In the data below, which lines hold "park"? Copy every one.

_DATASET EXTRACT:_
= = = = =
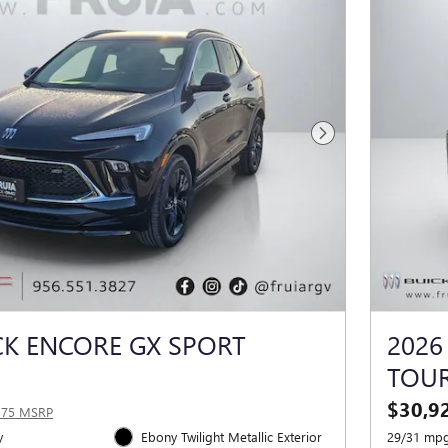
Next Photo
CK ENCORE GX SPORT
2026
TOU
$30,9
375 MSRP
y
Ebony Twilight Metallic Exterior
29/31 mpg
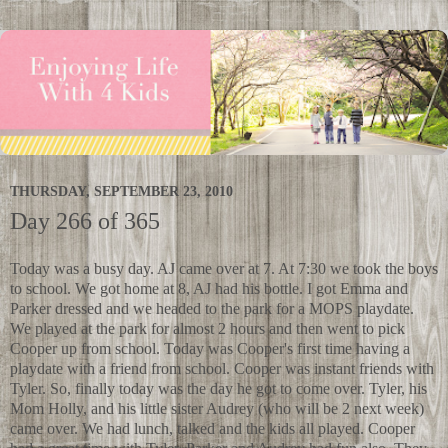
THURSDAY, SEPTEMBER 23, 2010
Day 266 of 365
Today was a busy day. AJ came over at 7. At 7:30 we took the boys
to school. We got home at 8, AJ had his bottle. I got Emma and
Parker dressed and we headed to the park for a MOPS playdate.
We played at the park for almost 2 hours and then went to pick
Cooper up from school. Today was Cooper's first time having a
playdate with a friend from school. Cooper was instant friends with
Tyler. So, finally today was the day he got to come over. Tyler, his
Mom Holly, and his little sister Audrey (who will be 2 next week)
came over. We had lunch, talked and the kids all played. Cooper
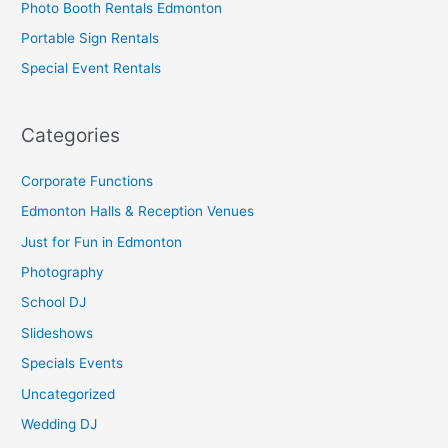
Photo Booth Rentals Edmonton
Portable Sign Rentals
Special Event Rentals
Categories
Corporate Functions
Edmonton Halls & Reception Venues
Just for Fun in Edmonton
Photography
School DJ
Slideshows
Specials Events
Uncategorized
Wedding DJ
= = = = =
_OUTPUT OF THE TASK:_
Parker dressed and we headed to the park for a MOPS playdate.
We played at the park for almost 2 hours and then went to pick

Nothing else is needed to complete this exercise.